Vivek Haldar

How will you read your files in a hundred years?

Jeff Rothenberg might very well have written everything there was to write about the topic of digital longevity and preservation. And it is downright depressing. Consider this:

The year is 2045, and my grandchildren (as yet unborn) are exploring the attic of my house (as yet unbought). They find a letter dated 1995 and a CD-ROM (compact disk). The letter claims that the disk contains a document that provides the key to obtaining my fortune (as yet unearned). My grandchildren are understandably excited, but they have never seen a CD before—except in old movies—and even if they can somehow find a suitable disk drive, how will they run the software necessary to interpret the information on the disk?
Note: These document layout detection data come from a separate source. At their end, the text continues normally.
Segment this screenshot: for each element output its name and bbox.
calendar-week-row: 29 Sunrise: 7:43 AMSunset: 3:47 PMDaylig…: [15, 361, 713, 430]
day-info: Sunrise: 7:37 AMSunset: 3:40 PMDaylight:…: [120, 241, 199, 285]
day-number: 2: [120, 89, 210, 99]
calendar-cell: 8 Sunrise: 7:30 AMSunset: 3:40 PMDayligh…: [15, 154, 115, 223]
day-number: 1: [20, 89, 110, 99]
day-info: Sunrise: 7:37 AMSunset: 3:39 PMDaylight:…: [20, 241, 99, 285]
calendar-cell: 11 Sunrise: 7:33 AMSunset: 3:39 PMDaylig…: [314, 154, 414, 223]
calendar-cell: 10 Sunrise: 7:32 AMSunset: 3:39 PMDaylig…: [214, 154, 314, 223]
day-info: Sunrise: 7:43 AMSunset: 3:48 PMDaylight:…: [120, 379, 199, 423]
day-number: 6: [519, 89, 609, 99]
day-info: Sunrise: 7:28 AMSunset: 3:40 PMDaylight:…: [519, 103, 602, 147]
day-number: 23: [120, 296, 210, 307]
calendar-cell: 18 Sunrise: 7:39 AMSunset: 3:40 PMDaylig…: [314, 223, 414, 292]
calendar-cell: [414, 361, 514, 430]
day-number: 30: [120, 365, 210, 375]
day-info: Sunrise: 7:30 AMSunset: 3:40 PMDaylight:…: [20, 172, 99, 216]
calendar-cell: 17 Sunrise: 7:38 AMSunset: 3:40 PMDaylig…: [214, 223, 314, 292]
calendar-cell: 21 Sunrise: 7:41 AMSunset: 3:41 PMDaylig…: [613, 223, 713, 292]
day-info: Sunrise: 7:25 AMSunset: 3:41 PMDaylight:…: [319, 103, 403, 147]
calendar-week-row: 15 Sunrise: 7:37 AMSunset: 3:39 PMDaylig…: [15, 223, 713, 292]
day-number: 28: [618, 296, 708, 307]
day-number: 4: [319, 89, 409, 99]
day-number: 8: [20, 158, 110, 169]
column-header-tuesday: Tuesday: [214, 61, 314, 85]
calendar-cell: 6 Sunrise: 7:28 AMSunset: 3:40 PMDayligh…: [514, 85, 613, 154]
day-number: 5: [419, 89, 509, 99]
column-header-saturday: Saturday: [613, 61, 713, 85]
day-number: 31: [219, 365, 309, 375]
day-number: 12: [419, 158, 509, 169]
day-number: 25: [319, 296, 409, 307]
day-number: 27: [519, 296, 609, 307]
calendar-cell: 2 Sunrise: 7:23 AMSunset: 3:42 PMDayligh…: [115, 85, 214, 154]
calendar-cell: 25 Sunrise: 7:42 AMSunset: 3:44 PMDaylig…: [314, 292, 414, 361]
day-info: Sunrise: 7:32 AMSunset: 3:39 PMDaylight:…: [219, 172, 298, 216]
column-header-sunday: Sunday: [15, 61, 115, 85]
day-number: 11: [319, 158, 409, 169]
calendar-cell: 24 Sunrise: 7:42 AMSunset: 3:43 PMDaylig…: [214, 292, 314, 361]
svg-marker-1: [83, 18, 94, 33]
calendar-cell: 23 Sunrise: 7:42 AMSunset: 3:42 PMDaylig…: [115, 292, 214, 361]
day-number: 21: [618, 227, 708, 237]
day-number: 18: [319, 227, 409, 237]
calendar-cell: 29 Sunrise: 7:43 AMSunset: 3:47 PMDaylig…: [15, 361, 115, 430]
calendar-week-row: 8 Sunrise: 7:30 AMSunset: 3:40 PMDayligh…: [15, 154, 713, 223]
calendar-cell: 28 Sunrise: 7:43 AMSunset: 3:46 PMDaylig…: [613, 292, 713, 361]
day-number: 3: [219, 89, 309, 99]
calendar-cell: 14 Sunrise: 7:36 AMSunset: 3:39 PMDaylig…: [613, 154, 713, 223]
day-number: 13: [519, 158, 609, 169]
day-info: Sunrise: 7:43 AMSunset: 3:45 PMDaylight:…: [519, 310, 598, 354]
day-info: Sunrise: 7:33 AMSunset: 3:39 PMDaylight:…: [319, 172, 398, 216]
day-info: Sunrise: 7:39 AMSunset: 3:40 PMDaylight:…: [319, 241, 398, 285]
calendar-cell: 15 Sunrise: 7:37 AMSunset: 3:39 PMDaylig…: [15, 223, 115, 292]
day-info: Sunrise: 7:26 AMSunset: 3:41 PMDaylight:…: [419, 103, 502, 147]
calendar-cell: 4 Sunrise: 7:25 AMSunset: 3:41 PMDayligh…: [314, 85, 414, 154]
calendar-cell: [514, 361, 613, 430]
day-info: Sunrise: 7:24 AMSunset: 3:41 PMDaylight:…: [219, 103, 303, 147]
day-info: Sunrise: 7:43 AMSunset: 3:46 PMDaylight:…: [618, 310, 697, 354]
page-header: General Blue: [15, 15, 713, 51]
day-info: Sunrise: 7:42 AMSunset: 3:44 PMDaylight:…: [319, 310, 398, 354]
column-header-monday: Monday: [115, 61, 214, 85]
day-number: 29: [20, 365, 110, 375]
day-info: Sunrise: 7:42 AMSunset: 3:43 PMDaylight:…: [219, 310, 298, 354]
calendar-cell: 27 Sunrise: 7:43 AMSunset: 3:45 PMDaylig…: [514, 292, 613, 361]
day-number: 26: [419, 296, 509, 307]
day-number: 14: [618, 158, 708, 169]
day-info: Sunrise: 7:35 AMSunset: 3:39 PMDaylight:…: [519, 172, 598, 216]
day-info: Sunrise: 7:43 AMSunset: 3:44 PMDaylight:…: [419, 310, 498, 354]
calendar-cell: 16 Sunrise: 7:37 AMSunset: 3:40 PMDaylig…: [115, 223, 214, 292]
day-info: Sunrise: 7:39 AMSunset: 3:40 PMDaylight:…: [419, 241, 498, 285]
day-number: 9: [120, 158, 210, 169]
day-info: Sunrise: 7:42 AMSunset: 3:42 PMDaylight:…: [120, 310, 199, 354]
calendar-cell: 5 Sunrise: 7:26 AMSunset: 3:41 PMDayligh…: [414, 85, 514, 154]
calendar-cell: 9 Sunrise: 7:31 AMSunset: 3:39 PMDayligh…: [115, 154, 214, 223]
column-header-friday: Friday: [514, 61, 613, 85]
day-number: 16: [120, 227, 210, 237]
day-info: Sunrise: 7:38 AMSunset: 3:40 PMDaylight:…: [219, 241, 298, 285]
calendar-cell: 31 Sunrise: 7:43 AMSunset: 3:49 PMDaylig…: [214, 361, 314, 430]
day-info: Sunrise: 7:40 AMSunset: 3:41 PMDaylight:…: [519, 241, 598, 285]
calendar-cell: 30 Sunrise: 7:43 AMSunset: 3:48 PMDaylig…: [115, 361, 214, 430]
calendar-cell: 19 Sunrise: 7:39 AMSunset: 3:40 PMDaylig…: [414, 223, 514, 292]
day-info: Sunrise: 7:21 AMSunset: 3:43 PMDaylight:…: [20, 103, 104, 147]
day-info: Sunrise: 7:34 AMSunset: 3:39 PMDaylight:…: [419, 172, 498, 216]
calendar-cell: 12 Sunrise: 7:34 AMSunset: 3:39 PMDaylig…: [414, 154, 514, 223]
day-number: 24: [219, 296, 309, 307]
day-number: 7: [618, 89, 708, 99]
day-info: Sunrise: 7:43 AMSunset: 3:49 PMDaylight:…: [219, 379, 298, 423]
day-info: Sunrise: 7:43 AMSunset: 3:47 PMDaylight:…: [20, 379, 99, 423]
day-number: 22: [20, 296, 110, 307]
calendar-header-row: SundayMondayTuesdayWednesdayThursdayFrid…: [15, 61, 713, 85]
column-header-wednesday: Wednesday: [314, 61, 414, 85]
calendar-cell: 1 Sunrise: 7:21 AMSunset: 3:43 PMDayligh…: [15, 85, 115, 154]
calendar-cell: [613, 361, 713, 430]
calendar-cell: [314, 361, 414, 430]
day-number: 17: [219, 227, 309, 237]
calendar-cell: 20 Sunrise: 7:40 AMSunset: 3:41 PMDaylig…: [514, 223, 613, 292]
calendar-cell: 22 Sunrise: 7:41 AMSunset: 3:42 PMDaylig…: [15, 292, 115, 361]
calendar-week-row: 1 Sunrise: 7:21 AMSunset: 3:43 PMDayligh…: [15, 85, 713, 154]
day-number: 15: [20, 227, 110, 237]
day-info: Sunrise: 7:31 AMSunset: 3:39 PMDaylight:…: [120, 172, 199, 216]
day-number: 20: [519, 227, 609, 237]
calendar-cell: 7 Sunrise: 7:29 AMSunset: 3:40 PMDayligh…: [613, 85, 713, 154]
How can they read my obsolete digital document?

From there the paper goes down a twisty maze of reasoning to lay out exactly how difficult it is to preserve digital documents for the long term, i.e. hundreds or even thousands of years. We have stone and paper documents dating back thousands of years, but it is extremely unlikely that today’s digital documents will make it that far into the future.

There are problems at every level of abstraction. The physical media on which the bits are stored will decay. The documents have funky encodings and metadata that can only be parsed and displayed by the programs that were used to author them. Those programs will only run on certain OSs. Those OSs will only run on certain hardware. If each of those hurdles are overcome, we have some hope of recovering the old document.

That’s like raising an already small probability to the fifth power.

Like I said, it’s depressing.

And the biggest issue is that digital preservation is an active, ongoing task. I could print something on archival paper, store it in a safe deposit box, and be reasonably sure it will be readable in a century. Trying to do the same for a digital document would require fiddling (copying to newer media, maybe changing formats and encodings) every 2-5 years.

Maybe the Library of Congress will go to all this trouble to preserve digital documents it deems significant to the record of our civilization and times. What hope do I as an individual have to carry forward my digital life to the point where I could hand it over to a grown child, or even grandchildren?

I learned a small lesson early in my digital life and have been putting as much as possible in plain text files. But “plain text” can be one of many encodings, and you need to know it independently of the file.

On the table where I write this, I have a black and white photograph of my mother when she was about twelve years old, with my then young grandparents. Will I be able to give my twenty-year old child photographs of the vacation we went on when he was a toddler?